Bol çikolatalı afiyetli bir hafta sonu dileriiiiimmm.



18 Kasım 2008 Salı

BİR DOĞUMGÜNÜ DÖRT PASTA


Eveett işte kutlana kutlana bitiremediğimiz doğumgünümüzün son pastaları:-))) Pazar günü oldukça kalabalık bir kuzen grubuyla kutladığımız doğumgünü için ganajlı bu iki pastayı hazırladım. Biri sütlü çikolatalı ganajla, muzlu-çikolatalı ve kakaolu pandispanya ile diğeri beyaz çikolatalı olarak olarak hazırlandı ve benim yaptığım çikolatalarla süslendi....(pastadaki eksik bir çikolata unutulmuş veya yenmiş değil sadece fotoğraflanma aşamasında dolapta donmayı bekleyen ikinci parti çikolatalardan...yoksa ben öyle simetrisi bozuk pasta yapmam yani:-)))
Bu sefer çocuklar çikolata ağırlıklı bir pasta istediklerinden şeker hamurlu figürlü bir pasta yerine ganajlı pastayı tercih ettim. Pardon bir değil iki pasta, her birine bir tane :-))
Pastaları yaparken her ihtimale karşı diye arada fotoğraflamıştım, iyi ki de yapmışım zira sonrasında fotoğraf çekme fırsatım olmadı. 20 kişilik bir gruptuk ve kutlamamız yemekliydi. Yapılacak olan sadece pasta olmayınca da fotoğraf çekmek için ayarlama yapmak, zaman ayırmak mümkün olmadı.
İstedim ki yemekler de tamamen benim elimden çıksın ( yaptıklarımdan bazılarının tarifleri yakında gelecek...)
40 çarşamba bir arada misali bir kaç etkinlik aynı haftasonuna denk gelince koştur koştur ama keyifli bir haftasonu oldu.
Cumartesi günü çocukların okulunda veli toplantısı vardı, genel olarak hoşnut ayrıldığımız toplantı akşam saatlerinde bitti ve koştur koştur hazırlanıp akşama ikizanneleriyiz.biz- Ankara grubunun düzenlediği yemeğe gittik. Çok keyifli bir yemek oldu, bir sürü bebek, boy boy ikizler... Benimkiler abla abi kaldı onların yanında, hele bir de 35 günlük ikizlerimiz vardı, minnacık, nasıl şeker...En tecrübeli ikiz annesi olarak arkadaşlarımın sorularını cevaplarken onları rahatlattım mı yoksa daha mı panik oldular bilmiyorum ama en kısa zamanda çocuksuz bir toplantıda buluşmak üzere ayrıldık (çocuklarla rahat konuşulmuyor çünkü, daha bana sormak istedikleri bir sürü soru vardı:-))))Ne yazık ki bu keyifli buluşmanın resimlerini yayımlayamıyorum, zira o koşturmada fotoğraf makinemi evde unutmuşum, ama Sabah gazetesi muhabiri ve diğer arkadaşlar bol bol fotoğraf çektiler, elime ulaştığında ben de sizlerle paylaşırım.
Hoop koş eve ertesi günkü kutlama yemeğine hazırlan, bu hop hop koştur olayı pazar gecesine kadar devam etti. Yoruldum elbette, ama canlarımın güzel vakit geçirmeleri bu yorgunluğa değdi.
Ve dördüncü pastamız (ilk pastayı daha önce yayımlamıştım, dört pasta da niye burda üç var demeyin yani:-)))) tam gününde biz bize yaptığımız küçük kutlama için hazırlanmıştı. Oldukça sade...
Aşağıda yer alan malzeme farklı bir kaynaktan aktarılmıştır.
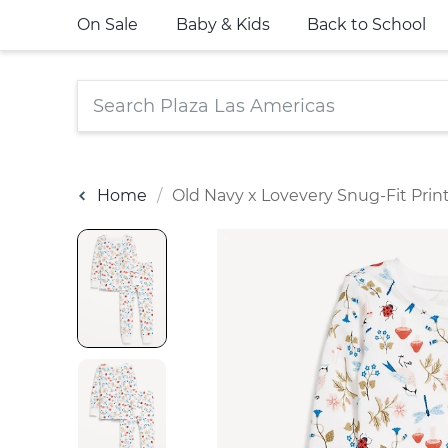
On Sale
Baby & Kids
Back to School
Home
Old Navy x Lovevery Snug-Fit Prin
Canım yavrularım, bana anne olma mutluluğunu yaşattığınız için size çok teşekkür ederim, iyi ki varsınız, sizi çok seviyorum...
Not: Davetiye kurabiyelerinde kullandığım kalıpları nerden aldığımı soran sevgili arkadaşlarıma oyuncakçıları gezmelerini tavsiye ediyorum, özellikle oyun hamuru ve elişi ile ilgili bölümleri:-)))Nasıl bir hazine saklı olduğuna inanamazsınız:-)))))

13 Kasım 2008 Perşembe

WINNIE THE POOH KURABİYELİ DOĞUMGÜNÜ DAVETİYESİ



Bu sene ikizlerimin doğumgünü kutlana kutlana bitmiyor:-))) Doğumgünü haftasında babamız yurtdışında olunca sınıf arkadaşlarıyla yapacağımız doğum gününü 1 hafta öne alıp kutlamıştık ve pastamızı da sizinle paylaşmıştım, geçen hafta babamız yokken de içime sinmedi ve bir pasta hazırlayıp tam gününde biz bize bir kutlama yaptık... Bu hafta sonu da babamız, halamız ve kuzenlerimizle birlikte son kutlamayı yapacağız (kutlama bahane pasta yemek şahane:-))))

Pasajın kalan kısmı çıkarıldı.